> _THE PROBLEM_
Find every line in the records below that holds the word "majetku", and copy each one.

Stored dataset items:
::::::

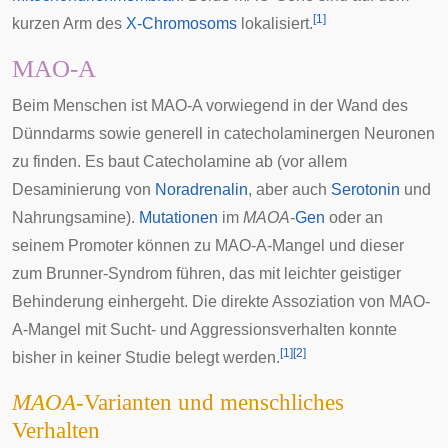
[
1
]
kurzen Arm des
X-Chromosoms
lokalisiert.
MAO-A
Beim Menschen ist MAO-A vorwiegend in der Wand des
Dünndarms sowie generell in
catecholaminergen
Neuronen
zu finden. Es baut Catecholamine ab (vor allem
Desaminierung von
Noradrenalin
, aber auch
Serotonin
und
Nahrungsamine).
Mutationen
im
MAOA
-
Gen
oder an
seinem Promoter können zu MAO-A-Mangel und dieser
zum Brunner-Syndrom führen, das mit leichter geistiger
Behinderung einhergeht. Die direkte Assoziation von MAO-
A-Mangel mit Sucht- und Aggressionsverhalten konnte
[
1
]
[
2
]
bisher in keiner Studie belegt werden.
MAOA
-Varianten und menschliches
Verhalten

::::::

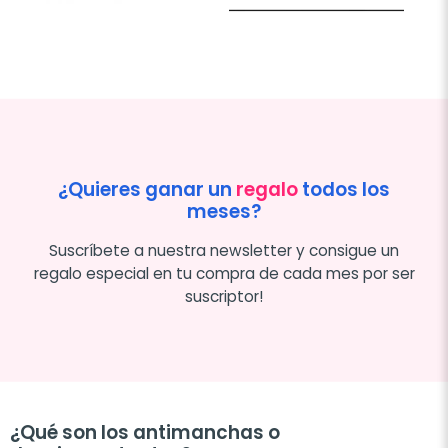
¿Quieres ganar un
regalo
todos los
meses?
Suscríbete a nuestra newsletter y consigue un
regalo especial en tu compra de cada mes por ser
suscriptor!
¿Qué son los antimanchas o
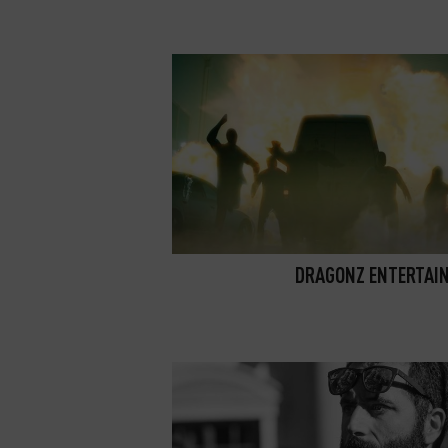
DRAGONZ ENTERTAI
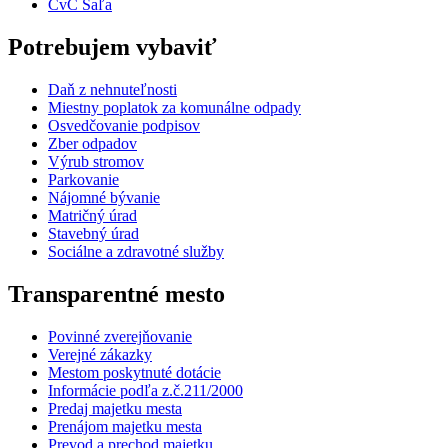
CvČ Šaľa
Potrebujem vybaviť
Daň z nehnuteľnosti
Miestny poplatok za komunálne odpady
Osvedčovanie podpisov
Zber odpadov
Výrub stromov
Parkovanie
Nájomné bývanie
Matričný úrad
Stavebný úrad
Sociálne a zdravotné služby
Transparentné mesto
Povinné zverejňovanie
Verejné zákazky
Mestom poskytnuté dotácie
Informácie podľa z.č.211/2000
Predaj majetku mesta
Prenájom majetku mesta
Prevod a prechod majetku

::::::

> _RESPONSE TO THE EXERCISE_
Predaj majetku mesta
Prenájom majetku mesta
Prevod a prechod majetku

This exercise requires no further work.